# XGCM Grid Index

In [None]:
%load_ext watermark

import xarray as xr
import xgcm
from xarray.testing import _assert_internal_invariants

%watermark -iv

In [None]:
import xgcm.test.datasets

ds, coords, metrics = xgcm.test.datasets.datasets_grid_metric("C")

In [None]:
import numpy as np
from xarray.core.indexes import Index, PandasIndex
from xarray.core.indexing import IndexSelResult


def grid_isel_indexers(grid: xgcm.Grid, indexers: dict):
    # TODO: make this a Grid.isel method
    # TODO: cache positions on the grid object.
    dim_to_pos = {}
    for key, axis in grid.axes.items():
        for pos, name in axis.coords.items():
            dim_to_pos.update({name: (key, pos)})

    new_indexers = {}
    new_indexers.update(indexers)
    for dim, key in indexers.items():
        axis, pos = dim_to_pos[dim]
        print(axis, pos)

        if np.isscalar(key):
            key = [key]
        key = np.asarray(key)

        for pos_, dim in grid.axes[axis].coords.items():
            if dim in new_indexers:
                continue

            if len(key) > 1:
                raise NotImplementedError
            if pos_ == pos:
                continue
            if pos_ == "right":
                new_indexers[dim] = np.insert(key, 0, key - 1)
            elif pos_ == "left":
                new_indexers[dim] = np.append(key, key + 1)
    print(new_indexers)
    return new_indexers


def get_grid_var_names(grid):
    import itertools

    return tuple(
        itertools.chain(*[tuple(axis.coords.values()) for axis in grid.axes.values()])
    ) + tuple(
        itertools.chain(*[tuple(v.name for v in metrics) for metrics in grid._metrics.values()])
    )


class XgcmGridIndex(Index):
    # based off Benoit's RasterIndex in
    # https://hackmd.io/Zxw_zCa7Rbynx_iJu6Y3LA?view

    def __init__(self, grid, indexes):
        display("Creating new index... __init__")
        self.grid = grid

        # all variable names
        self.index_var_names = get_grid_var_names(grid)
        self._indexes = indexes

    # TODO: what goes in options?
    @classmethod
    def from_variables(cls, variables, options):
        grid = options.pop("grid")

        coord_names = []
        for _, axis in grid.axes.items():
            coord_names.extend(axis.coords.values())

        indexes = {
            key: PandasIndex.from_variables({key: variables[key]}, options=options)
            for key in coord_names
        }
        return cls(grid, indexes)

    # TODO: variables=None?
    # set_xindex tries to pass variables; this seems like a bug
    def create_variables(self, variables=None):
        return {name: self.grid._ds._variables[name] for name in self.index_var_names}

    # TODO: see notes about IndexSelResult
    #    The latter is a small class that stores positional indexers (indices)
    #    and that could also store new variables, new indexes,
    #    names of variables or indexes to drop,
    #    names of dimensions to rename, etc.
    def sel(self, labels, **kwargs):
        # sel needs to only handle keys in labels
        # since it delegates to isel.
        # we handle all entries in ._indexes there
        results = {}

        # convert provided label indexers to positional indexers
        for name, keys in labels.items():
            pdindex = self._indexes[name].index
            idxs = pdindex.get_indexer(keys)
            results[name] = idxs

        # bring in linked dimensions
        results = grid_isel_indexers(self.grid, results)
        return IndexSelResult(dim_indexers=results)
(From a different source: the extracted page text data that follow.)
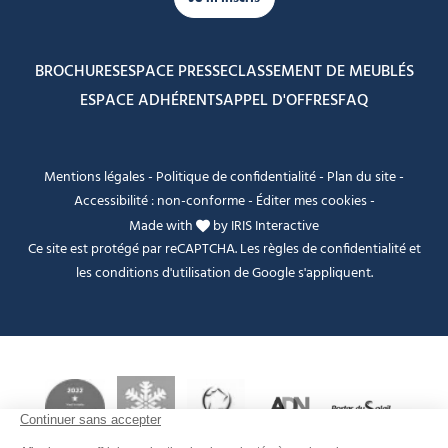
BROCHURES
ESPACE PRESSE
CLASSEMENT DE MEUBLÉS
ESPACE ADHÉRENTS
APPEL D'OFFRES
FAQ
Mentions légales
-
Politique de confidentialité
-
Plan du site
-
Accessibilité : non-conforme
-
Éditer mes cookies
-
Made with
by
IRIS Interactive
Ce site est protégé par reCAPTCHA. Les
règles de confidentialité
et
les
conditions d'utilisation
de Google s'appliquent.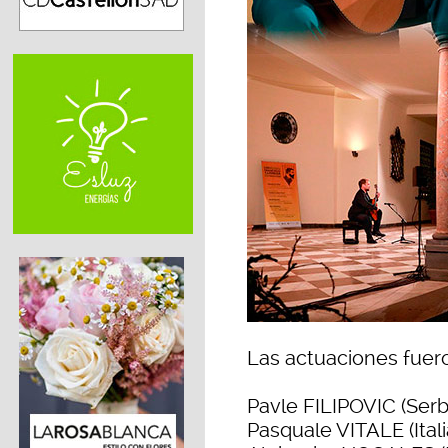
Las actuaciones fuero
Pavle FILIPOVIC (Serb
Pasquale VITALE (Itali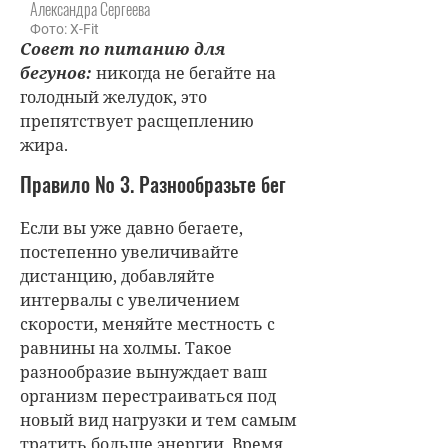
Александра Сергеева
Фото: X-Fit
Совет по питанию для
бегунов:
никогда не бегайте на
голодный желудок, это
препятствует расщеплению
жира.
Правило № 3. Разнообразьте бег
Если вы уже давно бегаете,
постепенно увеличивайте
дистанцию, добавляйте
интервалы с увеличением
скорости, меняйте местность с
равнины на холмы. Такое
разнообразие вынуждает ваш
организм перестраиваться под
новый вид нагрузки и тем самым
тратить больше энергии. Время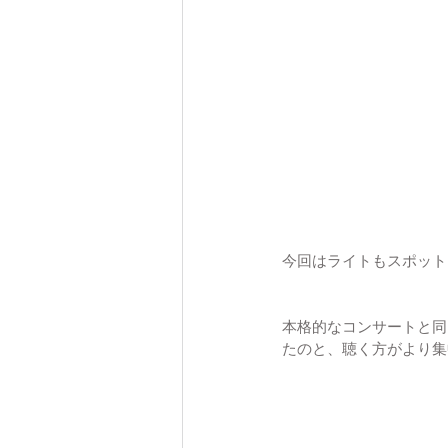
今回はライトもスポット
本格的なコンサートと同
たのと、聴く方がより集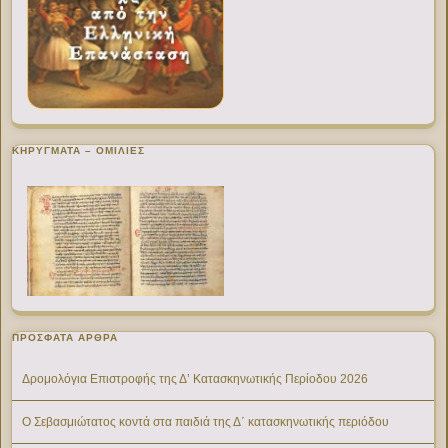
ΚΗΡΥΓΜΑΤΑ – ΟΜΙΛΙΕΣ
ΠΡΌΣΦΑΤΑ ΆΡΘΡΑ
Δρομολόγια Επιστροφής της Δ’ Κατασκηνωτικής Περίοδου 2026
Ο Σεβασμιώτατος κοντά στα παιδιά της Δ΄ κατασκηνωτικής περιόδου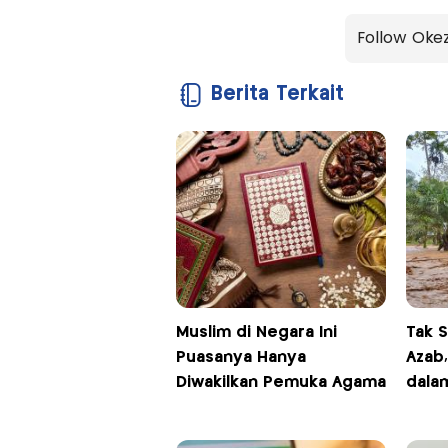
Follow Oke
Berita Terkait
Muslim di Negara Ini
Tak S
Puasanya Hanya
Azab
Diwakilkan Pemuka Agama
dala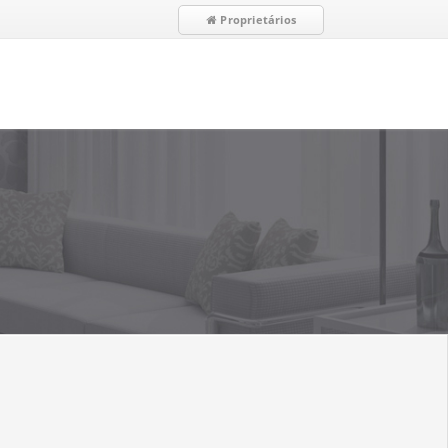
Proprietários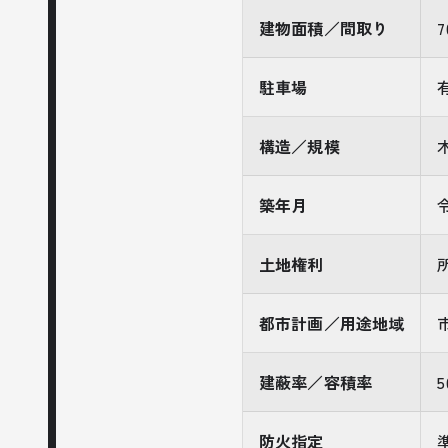
建物面積／間取り
駐車場
構造／規模
築年月
土地権利
都市計画／用途地域
建蔽率／容積率
5
防火指定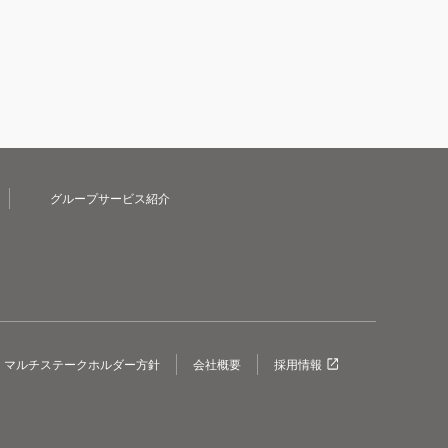
グループサービス紹介
マルチステークホルダー方針
会社概要
採用情報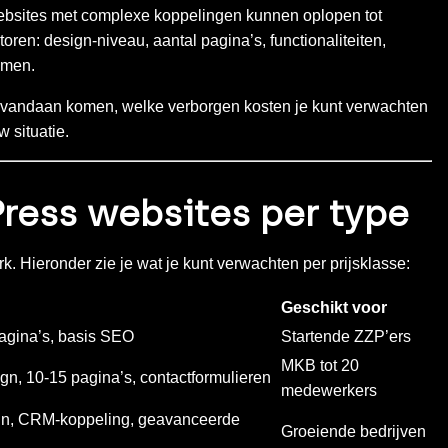
-websites met complexe koppelingen kunnen oplopen tot
toren: design-niveau, aantal pagina’s, functionaliteiten,
emen.
llen vandaan komen, welke verborgen kosten je kunt verwachten
w situatie.
Press websites per type
. Hieronder zie je wat je kunt verwachten per prijsklasse:
Geschikt voor
pagina’s, basis SEO
Startende ZZP’ers
MKB tot 20
n, 10-15 pagina’s, contactformulieren
medewerkers
gn, CRM-koppeling, geavanceerde
Groeiende bedrijven
n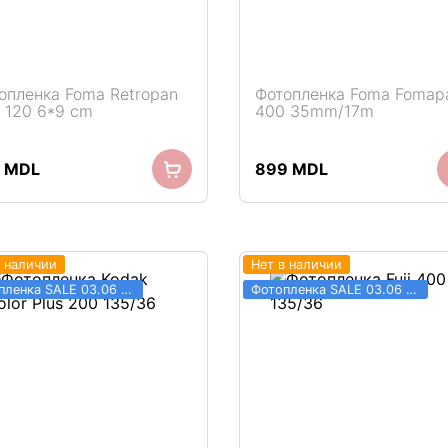
опленка Foma Retropan
Фотопленка Foma Fomap
 120 6*9 cm
400 35mm/17m
9
MDL
899
MDL
в наличии
Нет в наличии
Фотопленка SALE 03.06 - 31.08
Фотопленка SALE 03.06 - 31.08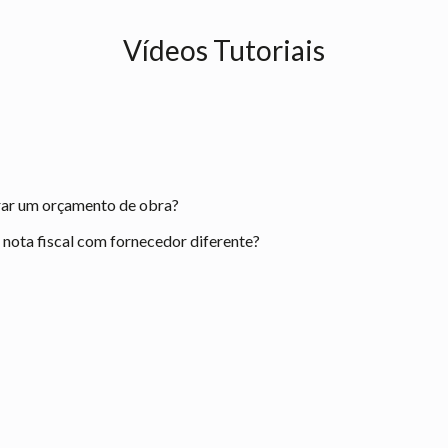
Vídeos Tutoriais
rar um orçamento de obra?
ota fiscal com fornecedor diferente?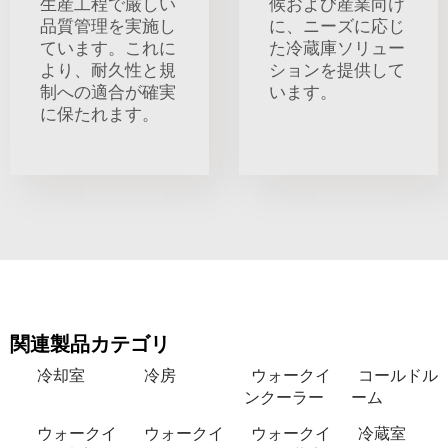
生産工程で厳しい
候および産業向け
品質管理を実施し
に、ニーズに応じ
ています。これに
た冷蔵庫ソリュー
より、耐久性と規
ションを提供して
制への適合が確実
います。
に保たれます。
関連製品カテゴリ
冷却室
冷房
ウォークイ
コールドル
ンクーラー
ーム
ウォークイ
ウォークイ
ウォークイ
冷蔵室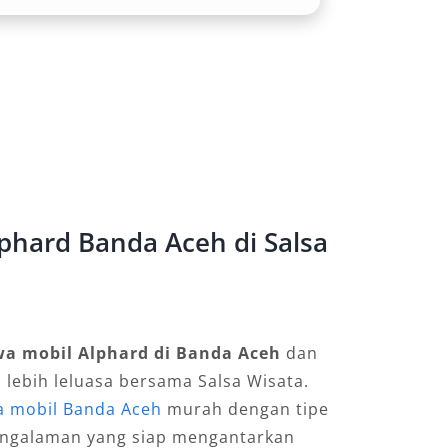
phard Banda Aceh di Salsa
wa mobil Alphard di Banda Aceh
dan
a lebih leluasa bersama Salsa Wisata.
a mobil Banda Aceh
murah dengan tipe
pengalaman yang siap mengantarkan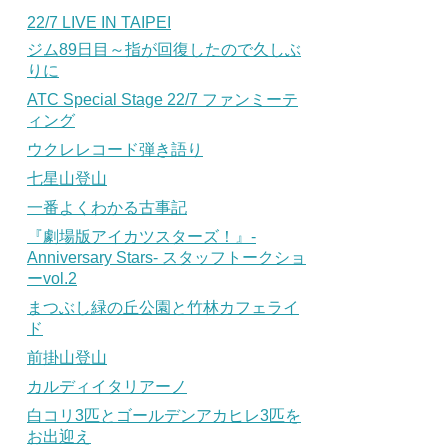
22/7 LIVE IN TAIPEI
ジム89日目～指が回復したので久しぶ
りに
ATC Special Stage 22/7 ファンミーテ
ィング
ウクレレコード弾き語り
七星山登山
一番よくわかる古事記
『劇場版アイカツスターズ！』-
Anniversary Stars- スタッフトークショ
ーvol.2
まつぶし緑の丘公園と竹林カフェライ
ド
前掛山登山
カルディイタリアーノ
白コリ3匹とゴールデンアカヒレ3匹を
お出迎え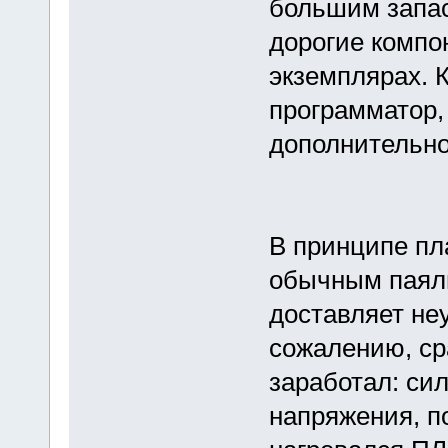
большим запас
дорогие компо
экземплярах. К
программатор, 
дополнительно
В принципе пл
обычным паяль
доставляет не
сожалению, ср
заработал: си
напряжения, п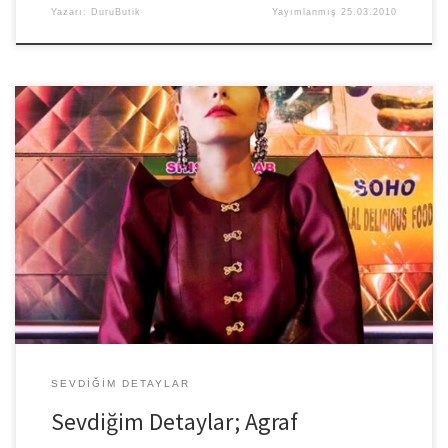
Yazarı:
DuruButik
Yayımlanmış
25.03.2010
Benim tasarım anlayışım şıklığın detaylarda saklı olduğu… Ufacık
bir detay kıyafetinizin tüm ahengini değiştirir sizi farklı kılar. Moda
devleri de […]
SEVDIĞIM DETAYLAR
Sevdiğim Detaylar; Agraf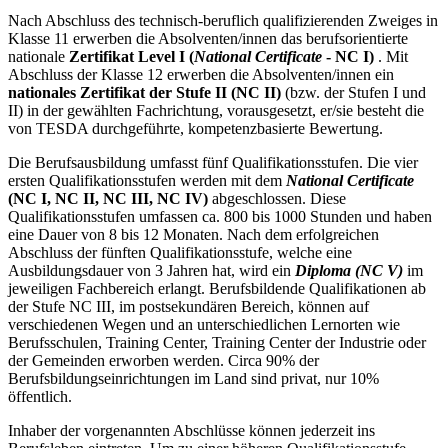
Nach Abschluss des technisch-beruflich qualifizierenden Zweiges in
Klasse 11 erwerben die Absolventen/innen das berufsorientierte
nationale
Zertifikat Level I (
National Certificate
- NC I)
. Mit
Abschluss der Klasse 12 erwerben die Absolventen/innen ein
nationales Zertifikat der Stufe II (NC II)
(bzw. der Stufen I und
II) in der gewählten Fachrichtung, vorausgesetzt, er/sie besteht die
von TESDA durchgeführte, kompetenzbasierte Bewertung.
Die Berufsausbildung umfasst fünf Qualifikationsstufen. Die vier
ersten Qualifikationsstufen werden mit dem
National Certificate
(NC I, NC II, NC III, NC IV)
abgeschlossen. Diese
Qualifikationsstufen umfassen ca. 800 bis 1000 Stunden und haben
eine Dauer von 8 bis 12 Monaten. Nach dem erfolgreichen
Abschluss der fünften Qualifikationsstufe, welche eine
Ausbildungsdauer von 3 Jahren hat, wird ein
Diploma (NC V)
im
jeweiligen Fachbereich erlangt. Berufsbildende Qualifikationen ab
der Stufe NC III, im postsekundären Bereich, können auf
verschiedenen Wegen und an unterschiedlichen Lernorten wie
Berufsschulen, Training Center, Training Center der Industrie oder
der Gemeinden erworben werden. Circa 90% der
Berufsbildungseinrichtungen im Land sind privat, nur 10%
öffentlich.
Inhaber der vorgenannten Abschlüsse können jederzeit ins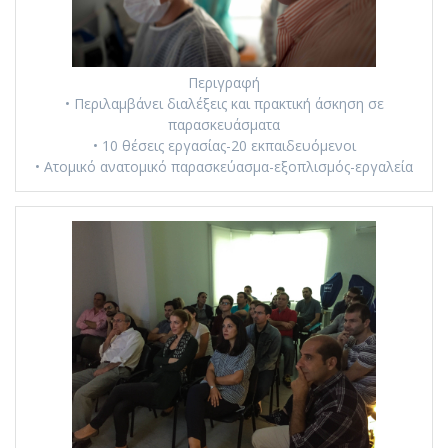
Περιγραφή
• Περιλαμβάνει διαλέξεις και πρακτική άσκηση σε
παρασκευάσματα
• 10 θέσεις εργασίας-20 εκπαιδευόμενοι
• Ατομικό ανατομικό παρασκεύασμα-εξοπλισμός-εργαλεία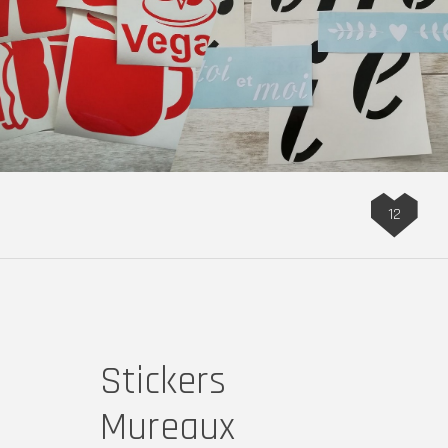
12
Stickers
Mureaux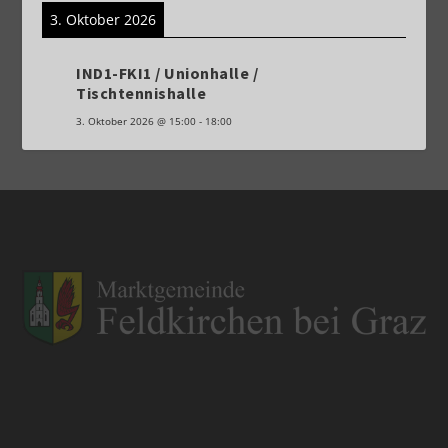
3. Oktober 2026
IND1-FKI1 / Unionhalle /
Tischtennishalle
3. Oktober 2026
@
15:00
-
18:00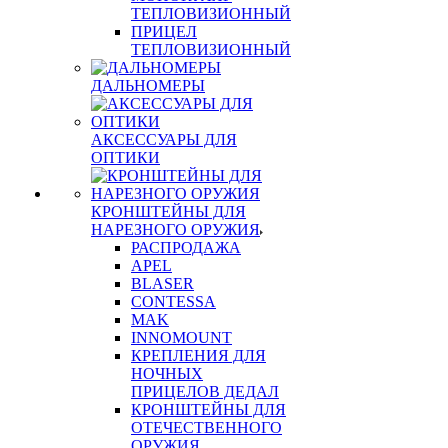
ТЕПЛОВИЗИОННЫЙ
ПРИЦЕЛ
ТЕПЛОВИЗИОННЫЙ
ДАЛЬНОМЕРЫ
АКСЕССУАРЫ ДЛЯ
ОПТИКИ
КРОНШТЕЙНЫ ДЛЯ
НАРЕЗНОГО ОРУЖИЯ
РАСПРОДАЖА
APEL
BLASER
CONTESSA
MAK
INNOMOUNT
КРЕПЛЕНИЯ ДЛЯ
НОЧНЫХ
ПРИЦЕЛОВ ДЕДАЛ
КРОНШТЕЙНЫ ДЛЯ
ОТЕЧЕСТВЕННОГО
ОРУЖИЯ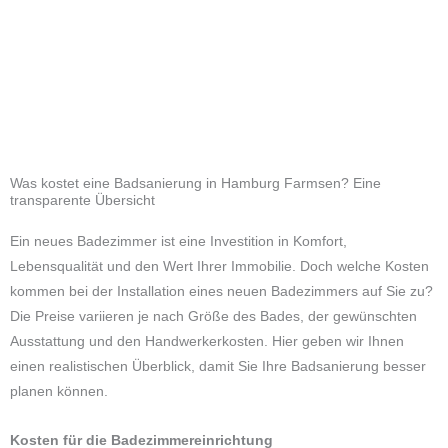
Was kostet eine Badsanierung in Hamburg Farmsen? Eine
transparente Übersicht
Ein neues Badezimmer ist eine Investition in Komfort,
Lebensqualität und den Wert Ihrer Immobilie. Doch welche Kosten
kommen bei der Installation eines neuen Badezimmers auf Sie zu?
Die Preise variieren je nach Größe des Bades, der gewünschten
Ausstattung und den Handwerkerkosten. Hier geben wir Ihnen
einen realistischen Überblick, damit Sie Ihre Badsanierung besser
planen können.
Kosten für die Badezimmereinrichtung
    def isel(self, indexers):
        indexers = grid_isel_indexers(self.grid, indexers)
        display(indexers)

        # TODO: check dim names in indexes
        results = {}
        for k, index in self._indexes.items():
            if k in indexers:
                results[k] = index.isel({k: indexers[k]})
            else:
                results[k] = index
        # display(results)
        subset_ds = self.grid._ds.isel(indexers)
        # display(subset_ds)
        new_grid = xgcm.Grid(
            subset_ds,
            coords=self.grid._saved_coords,
            metrics=self.grid._saved_metrics,
        )
        return type(self)(new_grid, results)

    def __repr__(self):
        string = "XGCM/Index"
        return string


import itertools

ds, coords, metrics = xgcm.test.datasets.datasets_grid_metric("C")
grid = xgcm.Grid(ds, coords=coords, metrics=metrics)

# monkey patch attributes to make it easier to recreate a Grid
grid._saved_coords = coords
grid._saved_metrics = metrics

grid_var_names = tuple(
    itertools.chain(*[tuple(axis.coords.values()) for axis in grid.axes.values()])
) + tuple(itertools.chain(*[tuple(v.name for v in metrics) for metrics in grid._metrics.values()]))
dim_names = tuple(itertools.chain(*[tuple(axis.coords.values()) for axis in grid.axes.values()]))
# spatial_dims = [dim for dim in ds.dims if dim != "time"]
# ds = ds.drop_indexes(spatial_dims)
newds = (
    # Set grid variables as coords
    ds.set_coords(grid_var_names)
    # Need to drop existing indexed dims; somewhat annoying
    .drop_indexes(dim_names)
    .set_xindex(grid_var_names, index_cls=XgcmGridIndex, grid=grid)
)
newds

## Test index propagation

In [None]:
newds.mean("time")

## Subset with .sel

In [None]:
newds.sel(xt=[2])

In [None]:
newds.xgcm.interp(axis="X")

Not sure why this is failing. Seems like I need to make a bunch of variables IndexVariables? That seems unnecessary.

In [None]:
_assert_internal_invariants(newds.sel(xt=[2]), check_default_indexes=False)

## Subset with .isel

This isn't working, `indexers={"xt": [2]}` needs to be updated before subsetting variables but we have no mechanism to allow that. We'd need `IndexISelResult` for example? Or convert from positional to label, then back to positional is quite silly.

In [None]:
_assert_internal_invariants(newds.mean("time").isel(xt=[2]), False)

## Accessor

bah doesn't work because we don't propagate index with DataArray extraction, and xgcm can only operate on dataarrays.

In [None]:
@xr.register_dataset_accessor("xgcm")
class XgcmAccessor:
    def __init__(self, obj):
        self._obj = obj

        # just pick the first XGCM Grid Index
        for index in newds.xindexes.values():
            if isinstance(index, XgcmGridIndex):
                break
        self.grid = index.grid

    def diff(self, name, *args, **kwargs):
        result = self.grid.diff(self._obj[name], *args, **kwargs)
        return result


newds.xgcm.diff("tracer", axis="X")